I think it’s fair to say that the face of data as we know it is changing significantly. Not only in the breadth of what we’re able to collect, store and analyse, but in the amount of information produced. It was believed in 2016 that 90% of all the data in existence had been created in the couple of years prior. We’ve come a long way from the days of recording information with pen and paper – smart devices are constantly generating data pertaining to everything from GPS coordinates to temperature.
The databases we’ve become so accustomed to that were built pre-internet just aren’t going to cut it at the scale we’re anticipating – there’s now 2.5 petabytes of data produced daily. SQL queries and relational database systems are not up to the task of sifting through unstructured data, which makes up 80% of the average business’ stored information. This is cumbersome to store, and problematic for the large-scale and high-speed stream of data to and from a database that is needed to power the developing data-hungry technologies.
It’s time to explore new and emerging forms of technology that can manage data as AI, IoT and enhanced analytics are deployed across industries.
Blockchain technology and its role in data storage
Blockchain shows real potential to these ends. Instead of housing data in the traditional centralised silos we’ve seen to date, distributed ledger technology allows it to be broken up and scattered across a number of nodes. The advantages to this are numerous; not only does it guarantee a vastly more secure means of storage (there’s no central point of failure), but it opens the door to mechanisms such as swarming, which leverages peer-to-peer connections to ensure that fragments of files can be remitted to their owners with as little latency as possible (much like torrenting). Using a blockchain to these ends adds an incentive layer – native tokens can be used to encourage peers to store and replicate files.

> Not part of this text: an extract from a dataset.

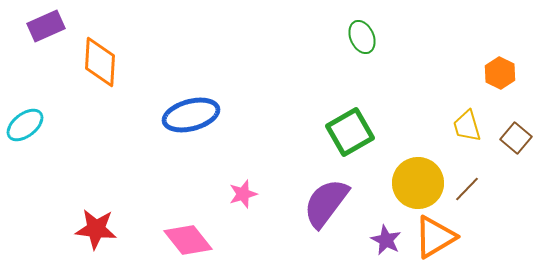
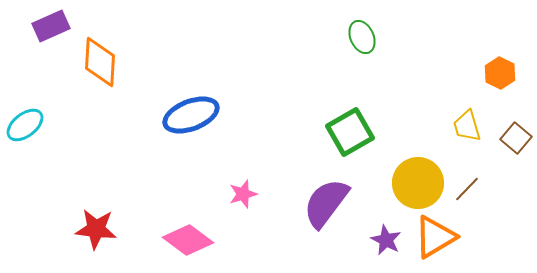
purple rectangle: moved 5 px right
blue ellipse: rotated 6 degrees counterclockwise
pink diamond: rotated 15 degrees counterclockwise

Such a network is incredibly efficient for high-throughput applications. It’s important that a proper structure is put in place as IoT takes off – interconnected devices stream data between each other constantly. Relying on a centralised server to process such colossal amounts of data is risky, as all devices connected are at the mercy of this centralised server, which is prone to downtime or congestion at peak times. With a distributed architecture, however, this is not an issue. As interactions are peer-to-peer, not only is the strain on the network reduced, but the system is never down. If one (or indeed, several) nodes go offline, redundant storage means that the data can be pulled from other sources.
Data in AI
There’s a lot of buzz around using AI in an enterprise setting. In all the hype though, it seems that we forget the key ingredient for training neural networks: data. The more of it that can be processed through machine learning algorithms, the better the insights and predictions that can be gleaned are. It’s imperative that we move to a system that is better ordered than our current model. There are hundreds if not thousands of use cases that seek to build atop blockchain infrastructure for facilitating the development of artificially intelligent software – there’s everything from allowing individuals to monetise their own information for training purposes, to decentralised applications building marketplaces for AI components.
We speak a lot about the importance of IoT, AI and big data, and their roles in shaping industries. To ensure that we can flesh these out to be the revolutionary vehicles for change they’re hyped to be, we need to focus on organising data properly. I strongly believe blockchain technology is key to building a highly resilient and secure infrastructure that can support the data needs of today.